Exercise aim >>
Find the string "dans" in the entries and copy each line that has it.

----- Source data -----

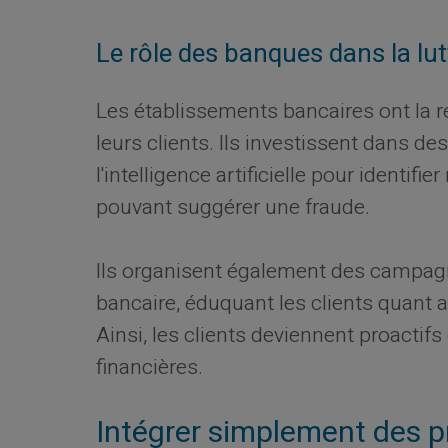
Le rôle des banques dans la lut
Les établissements bancaires ont la re
leurs clients. Ils investissent dans d
l'intelligence artificielle pour identif
pouvant suggérer une fraude.
Ils organisent également des campagne
bancaire, éduquant les clients quant a
Ainsi, les clients deviennent proactif
financières.
Intégrer simplement des p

-----

Response box >>
Le rôle des banques dans la lut
leurs clients. Ils investissent dans d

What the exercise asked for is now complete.